One of my greatest areas of pride is the support and professional development that the Traumatic Stress Institute offers our Associate Trainers. Through local events and webinars we bring to our trainers the latest developments in trauma theory, treatment techniques, and teaching skills. These events contain great depth of thought and emotion. The credit for this program goes to Steve Brown, who planned and executed it. This year we offered such topics as treating self harm, preventing staff sexual abuse of clients, and using supervision to sustain trauma informed care. We also require Recertification every two years, during which we also bring new ideas and skills to our trainers. Many of our Associate Trainers are supervisors and leaders in their agencies, and so through our professional development we improve the quality of treatment throughout the country.
We have made some progress in research. We are completing a study in the Yukon Territory of Canada which investigates the effect of Risking Connection training on a treatment system. We are also in the midst of refining and improving our Trauma Informed Belief Measure, which measures changes in beliefs favorable to trauma informed treatment. This will be a big contribution to the field, as it is currently difficult to measure changes that take place as agencies transform their practice. Steve Brown's persistence has made this possible, and our wonderful researcher Courtney Baker of Tulane University has directed the work.
Of course we have also continued our training, offering Risking Connections basic and train-the-trainer as well as the Restorative Approach throughout the year. We continue to receive feedback that this is the best training that people have ever had, that it changes their life. I am gratified when I return to a place I trained several years earlier and discover how much has changed due to the new perspective. For example, in Hawaii the group homes we trained had reduced both run aways and restraints to nearly zero, when these had both been major concerns prior to the training. We have also offered trainings about vicarious trauma.

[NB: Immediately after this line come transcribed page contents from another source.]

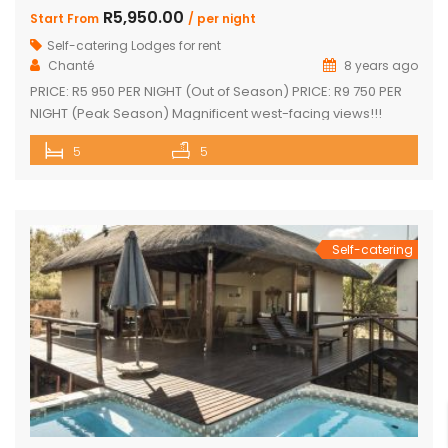
R5,950.00
Start From
/ per night
Self-catering Lodges for rent
Chanté
8 years ago
PRICE: R5 950 PER NIGHT (Out of Season) PRICE: R9 750 PER
NIGHT (Peak Season) Magnificent west-facing views!!!
Highly elevated!!! 3 En-suite bedrooms in main home with
5
5
own decks 2 Separate en-suite guest rooms Yoga/reading
room Exquisite views from large decks Open plan kitchen
Separate scullery Lounge with fireplace Dining area that
leads onto the […]
Self-catering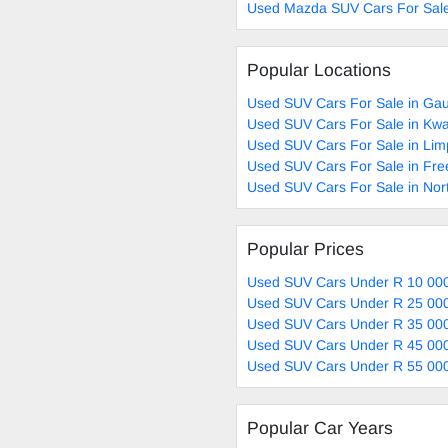
Used Mazda SUV Cars For Sal
Popular Locations
Used SUV Cars For Sale in Ga
Used SUV Cars For Sale in Kwa
Used SUV Cars For Sale in Li
Used SUV Cars For Sale in Fre
Used SUV Cars For Sale in Nor
Popular Prices
Used SUV Cars Under R 10 000
Used SUV Cars Under R 25 000
Used SUV Cars Under R 35 000
Used SUV Cars Under R 45 000
Used SUV Cars Under R 55 000
Popular Car Years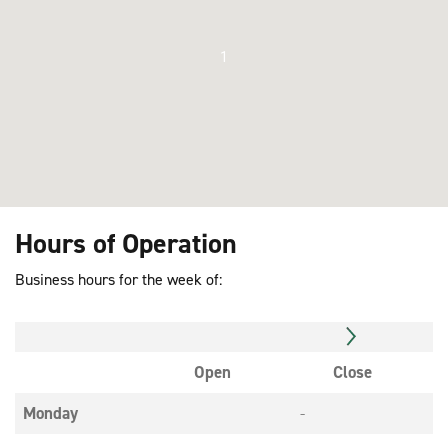
1
Hours of Operation
Business hours for the week of:
Open
Close
Monday
-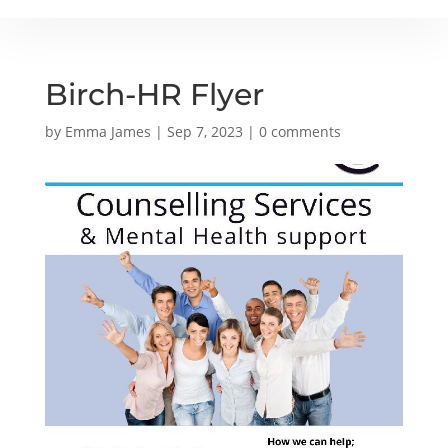
Birch-HR Flyer
by
Emma James
|
Sep 7, 2023
|
0 comments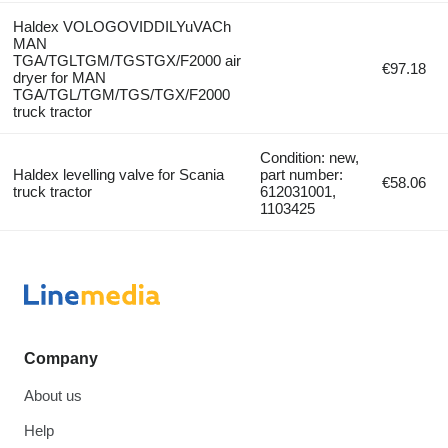
Haldex VOLOGOVIDDILYuVACh
MAN
TGA/TGLTGM/TGSTGX/F2000 air
€97.18
dryer for MAN
TGA/TGL/TGM/TGS/TGX/F2000
truck tractor
Condition: new,
Haldex levelling valve for Scania
part number:
€58.06
truck tractor
612031001,
1103425
Company
About us
Help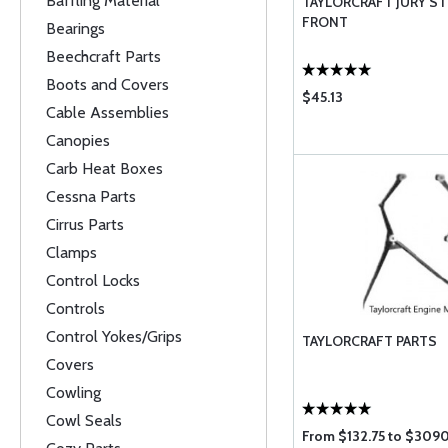
Baffling Material
TAYLORCRAFT JURY ST
FRONT
Bearings
Beechcraft Parts
Boots and Covers
$45.13
Cable Assemblies
Canopies
Carb Heat Boxes
Cessna Parts
Cirrus Parts
Clamps
Control Locks
Controls
Control Yokes/Grips
TAYLORCRAFT PARTS
Covers
Cowling
Cowl Seals
From $132.75 to $309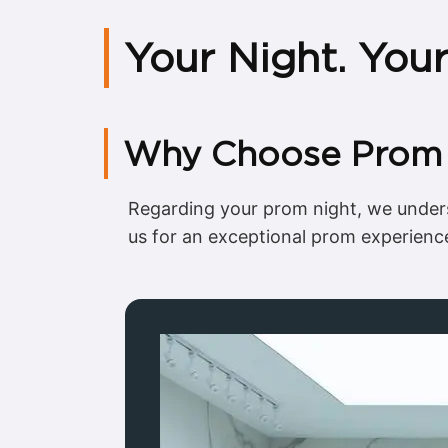
Your Night. You
Why Choose Prom C
Regarding your prom night, we unders
us for an exceptional prom experienc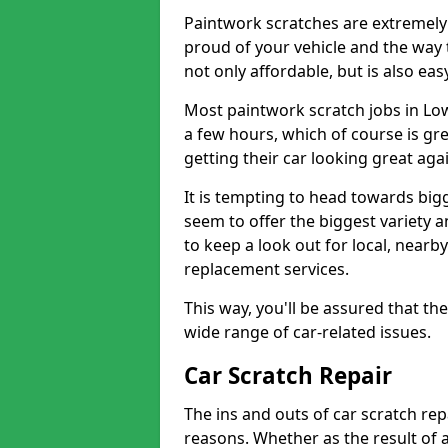
Paintwork scratches are extremely 
proud of your vehicle and the way t
not only affordable, but is also ea
Most paintwork scratch jobs in Lo
a few hours, which of course is gre
getting their car looking great aga
It is tempting to head towards big
seem to offer the biggest variety a
to keep a look out for local, nearby
replacement services.
This way, you'll be assured that th
wide range of car-related issues.
Car Scratch Repair
The ins and outs of car scratch rep
reasons. Whether as the result of 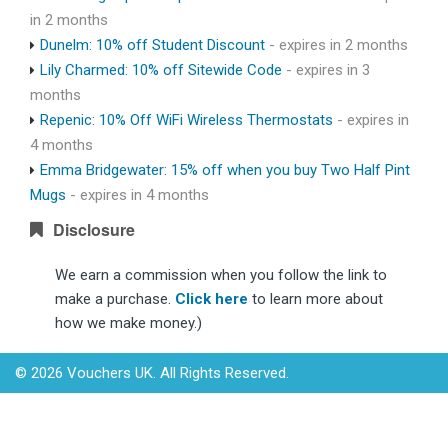
in 2 months
Dunelm: 10% off Student Discount
- expires in 2 months
Lily Charmed: 10% off Sitewide Code
- expires in 3
months
Repenic: 10% Off WiFi Wireless Thermostats
- expires in
4 months
Emma Bridgewater: 15% off when you buy Two Half Pint
Mugs
- expires in 4 months
Disclosure
We earn a commission when you follow the link to
make a purchase.
Click here
to learn more about
how we make money.)
© 2026 Vouchers UK. All Rights Reserved.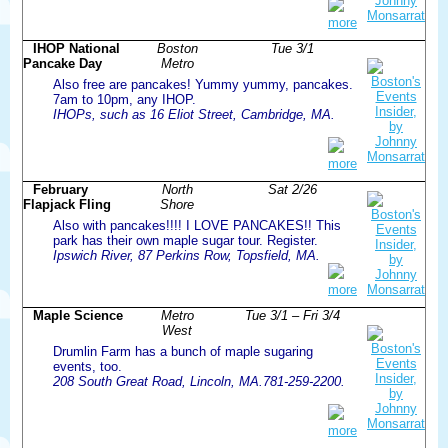
more
IHOP National
Boston
Tue 3/1
Pancake Day
Metro
Also free are pancakes! Yummy yummy, pancakes.
7am to 10pm, any IHOP.
IHOPs, such as 16 Eliot Street, Cambridge, MA.
more
February
North
Sat 2/26
Flapjack Fling
Shore
Also with pancakes!!!! I LOVE PANCAKES!! This
park has their own maple sugar tour. Register.
Ipswich River, 87 Perkins Row, Topsfield, MA.
more
Maple Science
Metro
Tue 3/1 – Fri 3/4
West
Drumlin Farm has a bunch of maple sugaring
events, too.
208 South Great Road, Lincoln, MA.781-259-2200.
more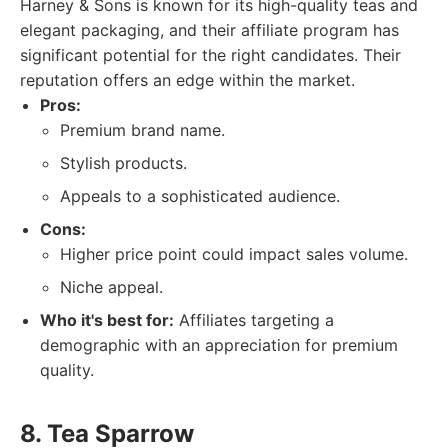
Harney & Sons is known for its high-quality teas and
elegant packaging, and their affiliate program has
significant potential for the right candidates. Their
reputation offers an edge within the market.
Pros:
Premium brand name.
Stylish products.
Appeals to a sophisticated audience.
Cons:
Higher price point could impact sales volume.
Niche appeal.
Who it's best for:
Affiliates targeting a
demographic with an appreciation for premium
quality.
8. Tea Sparrow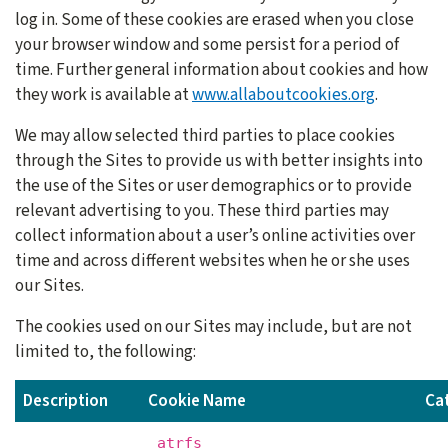
log in. Some of these cookies are erased when you close
your browser window and some persist for a period of
time. Further general information about cookies and how
they work is available at
www.allaboutcookies.org
.
We may allow selected third parties to place cookies
through the Sites to provide us with better insights into
the use of the Sites or user demographics or to provide
relevant advertising to you. These third parties may
collect information about a user’s online activities over
time and across different websites when he or she uses
our Sites.
The cookies used on our Sites may include, but are not
limited to, the following:
Description
Cookie Name
Ca
_atrfs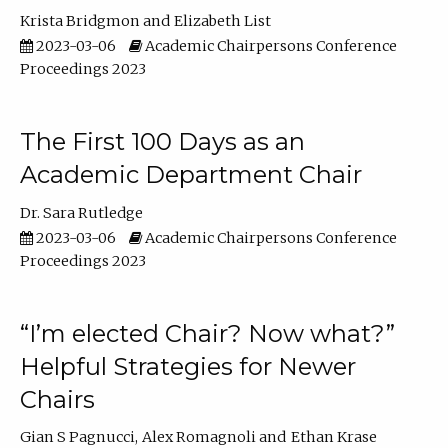
Krista Bridgmon
Elizabeth List
2023-03-06
Academic Chairpersons Conference
Proceedings 2023
The First 100 Days as an
Academic Department Chair
Dr. Sara Rutledge
2023-03-06
Academic Chairpersons Conference
Proceedings 2023
“I’m elected Chair? Now what?”
Helpful Strategies for Newer
Chairs
Gian S Pagnucci
Alex Romagnoli
Ethan Krase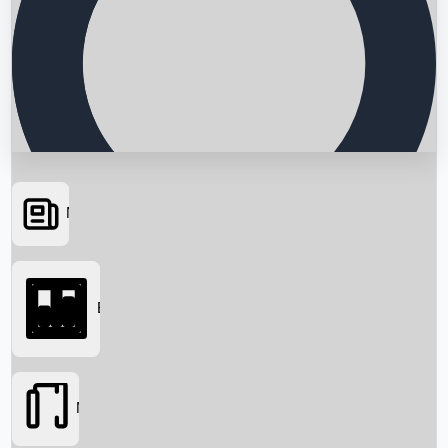
News
Searching...
Box Office
Movies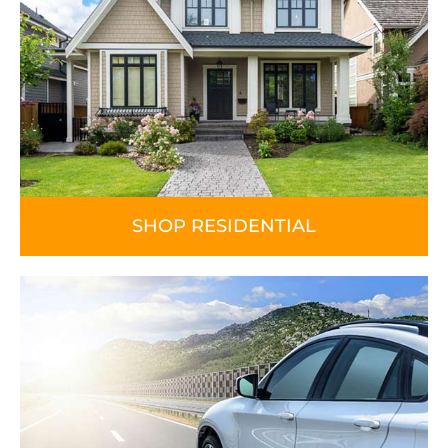
SHOP RESIDENTIAL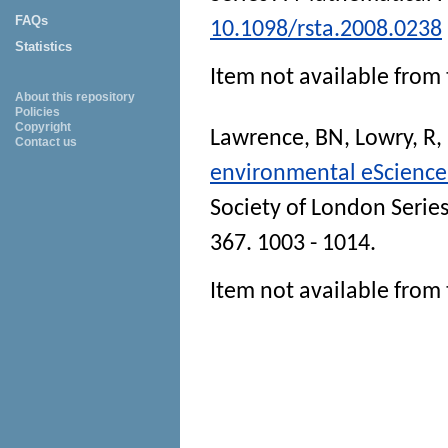
FAQs
10.1098/rsta.2008.0238
Statistics
Item not available from 
About this repository
Policies
Copyright
Lawrence, BN
,
Lowry, R
,
Contact us
environmental eScience
Society of London Serie
367. 1003 - 1014.
Item not available from 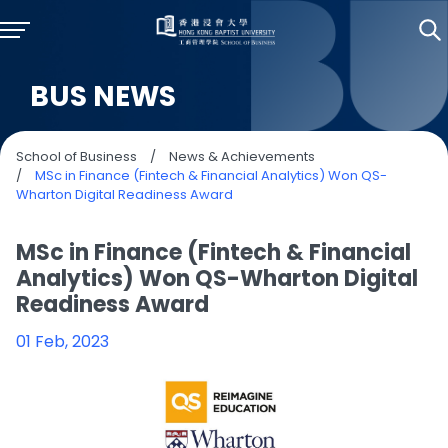
BUS NEWS
School of Business
/
News & Achievements
/
MSc in Finance (Fintech & Financial Analytics) Won QS-
Wharton Digital Readiness Award
MSc in Finance (Fintech & Financial
Analytics) Won QS-Wharton Digital
Readiness Award
01 Feb, 2023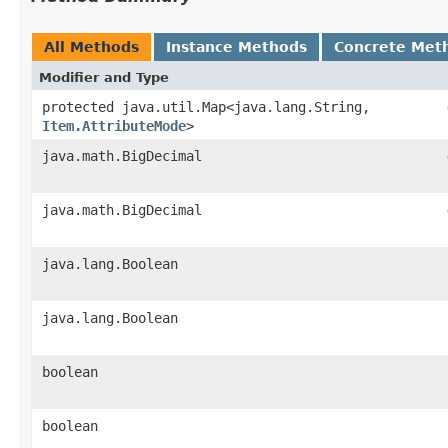
All Methods
Instance Methods
Concrete Met
Modifier and Type
protected java.util.Map<java.lang.String,​
Item.AttributeMode
>
java.math.BigDecimal
java.math.BigDecimal
java.lang.Boolean
java.lang.Boolean
boolean
boolean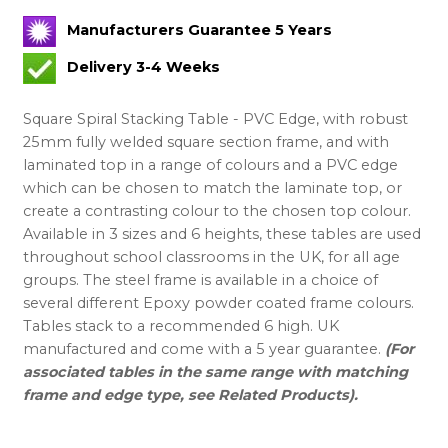
Manufacturers Guarantee 5 Years
Delivery 3-4 Weeks
Square Spiral Stacking Table - PVC Edge, with robust
25mm fully welded square section frame, and with
laminated top in a range of colours and a PVC edge
which can be chosen to match the laminate top, or
create a contrasting colour to the chosen top colour.
Available in 3 sizes and 6 heights, these tables are used
throughout school classrooms in the UK, for all age
groups. The steel frame is available in a choice of
several different Epoxy powder coated frame colours.
Tables stack to a recommended 6 high. UK
manufactured and come with a 5 year guarantee.
(For
associated tables in the same range with matching
frame and edge type, see Related Products).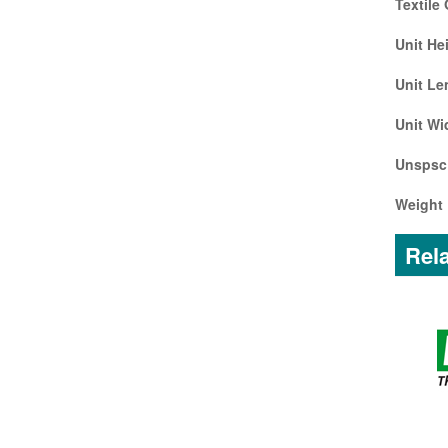
Textile
Unit He
Unit Le
Unit Wi
Unspsc
Weight 
Rela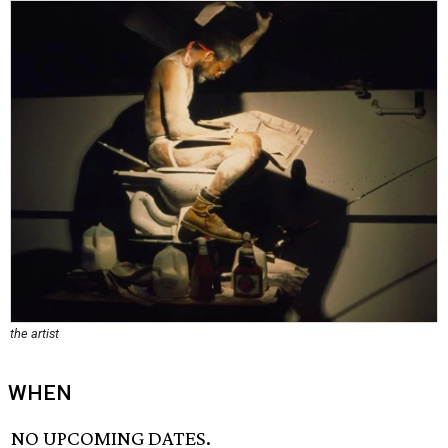
the artist
WHEN
NO UPCOMING DATES.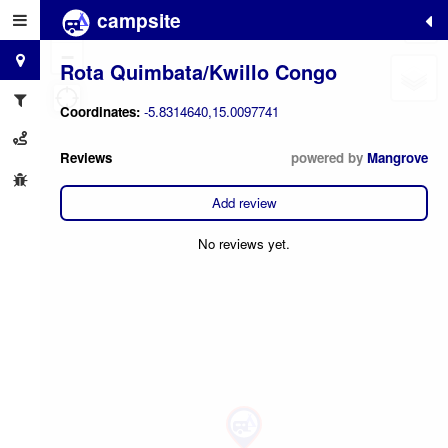
campsite
+
−
Rota Quimbata/Kwillo Congo
Coordinates:
-5.8314640,15.0097741
Reviews
powered by
Mangrove
Add review
No reviews yet.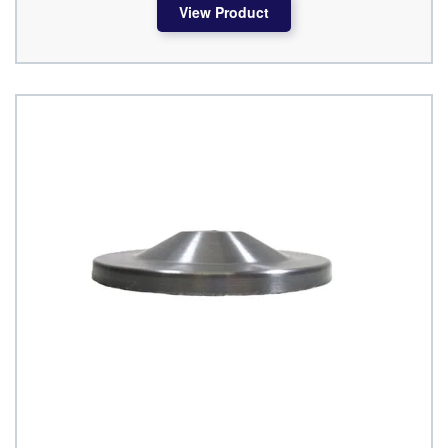
View Product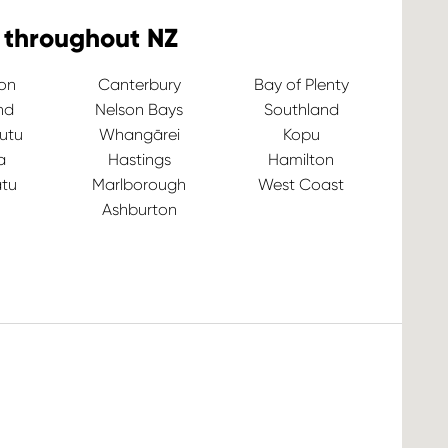
 throughout NZ
ton
Canterbury
Bay of Plenty
nd
Nelson Bays
Southland
utu
Whangārei
Kopu
a
Hastings
Hamilton
tu
Marlborough
West Coast
Ashburton
Ve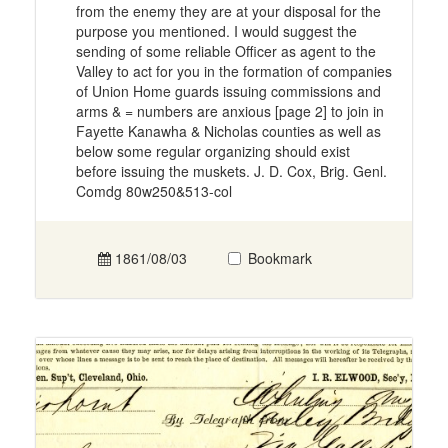
from the enemy they are at your disposal for the
purpose you mentioned. I would suggest the
sending of some reliable Officer as agent to the
Valley to act for you in the formation of companies
of Union Home guards issuing commissions and
arms & = numbers are anxious [page 2] to join in
Fayette Kanawha & Nicholas counties as well as
below some regular organizing should exist
before issuing the muskets. J. D. Cox, Brig. Genl.
Comdg 80w250&513-col
1861/08/03
Bookmark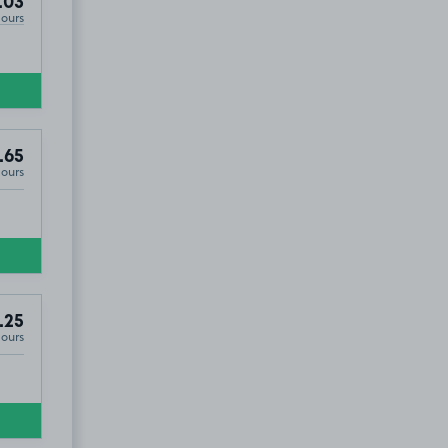
.03
Hours
.65
Hours
.25
Hours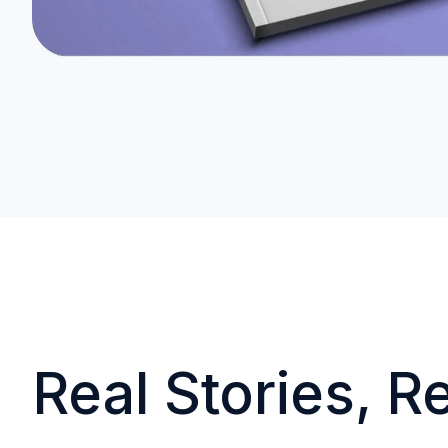
Real Stories, R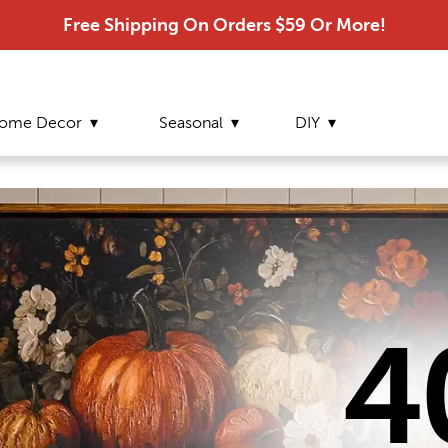
Free Shipping On Orders $59 Or More!
ome Decor
Seasonal
DIY
4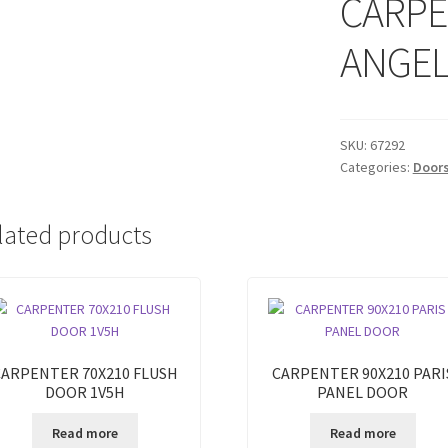
CARPE
ANGEL
SKU:
67292
Categories:
Door
lated products
CARPENTER 70X210 FLUSH
CARPENTER 90X210 PARI
DOOR 1V5H
PANEL DOOR
Read more
Read more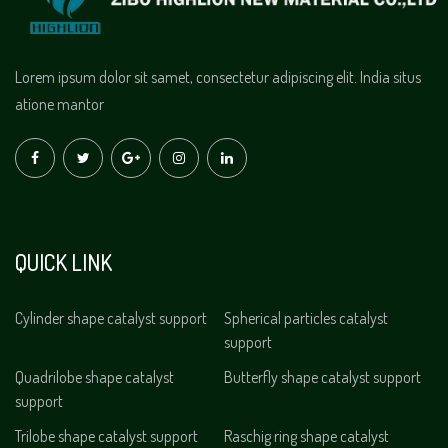
Lorem ipsum dolor sit samet, consectetur adipiscing elit. India situs
atione mantor
QUICK LINK
Cylinder shape catalyst support
Spherical particles catalyst
support
Quadrilobe shape catalyst
Butterfly shape catalyst support
support
Trilobe shape catalyst support
Raschig ring shape catalyst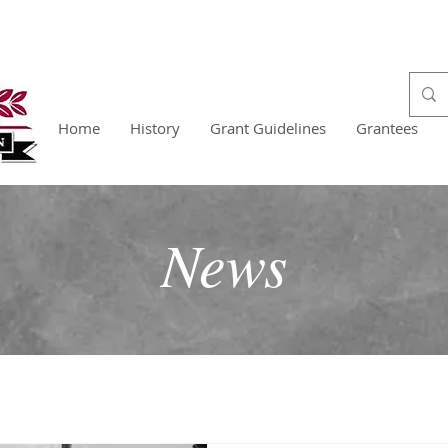
Home
History
Grant Guidelines
Grantees
News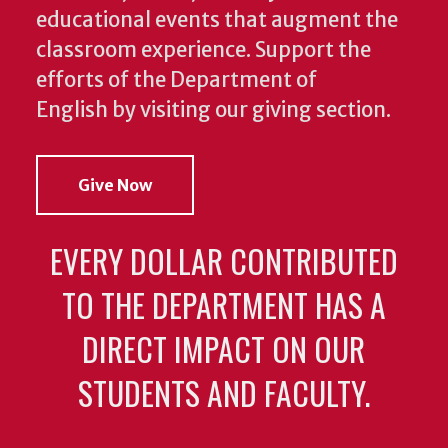
educational events that augment the
classroom experience.
Support the
efforts of the Department of
English by visiting our giving section.
Give Now
EVERY DOLLAR CONTRIBUTED
TO THE DEPARTMENT HAS A
DIRECT IMPACT ON OUR
STUDENTS AND FACULTY.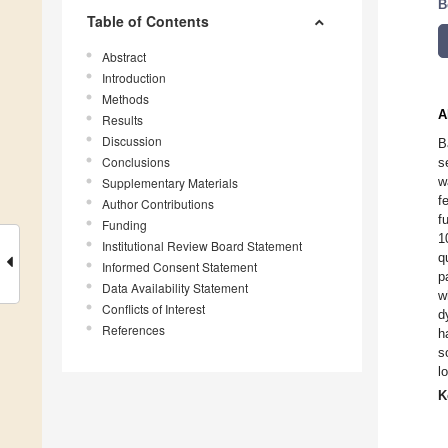
B
Table of Contents
Abstract
Introduction
Methods
A
Results
Discussion
B
Conclusions
s
w
Supplementary Materials
f
Author Contributions
f
Funding
1
Institutional Review Board Statement
q
Informed Consent Statement
p
Data Availability Statement
w
Conflicts of Interest
d
References
h
s
l
K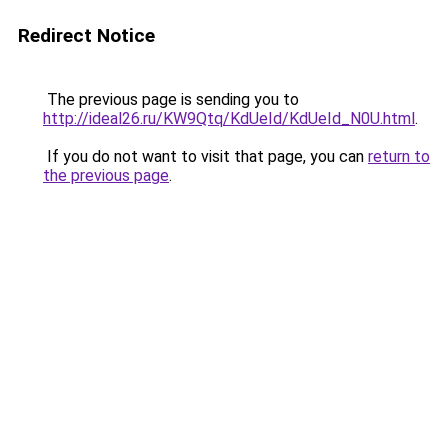
Redirect Notice
The previous page is sending you to
http://ideal26.ru/KW9Qtq/KdUeId/KdUeId_N0U.html
.
If you do not want to visit that page, you can
return to
the previous page
.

And there is more I'm sure that I am leaving out....
So what next?
I am interested in the topic of sustaining trauma informed care. More and more treaters are going to training and making some changes... but it is amazing how quickly those changes can evaporate in the faces of the challenges of our work. So expect more writing, training, help in the area of how to sustain this approach.
A focus on combating vicarious traumatization is an essential part of sustaining trauma informed care. We hope to offer more retreats and regeneration experiences, using art, music, mindfulness, yoga, etc. We'd like to be able to offer these to teams at agencies. Would that interest you? Cultivating vicarious transformation is another interest of mine.
I want to develop a train-the-trainer structure for the Restorative Approach, and train some trainers besides myself. Another part of sustainability.
We would like to expand our use of social media, offer more in the cyber world. Developing our trainer community is one part of that. Webinars for the treatment public are another possibility.
We hope to finish our research, and publish and disseminate our Belief's Measure.
It would be interesting to expand the trauma/healthy sexuality connection, there seem to be many possibilities. Steve will be working on a revision and updating of his book.
We are working on some new, soon-to-be-revealed projects in the areas of evaluation and prevention. As I mentioned we are also hoping to do an RC adaptation for First Nation people in Canada.
How about you- what do you need? What could we do that would be most helpful to you?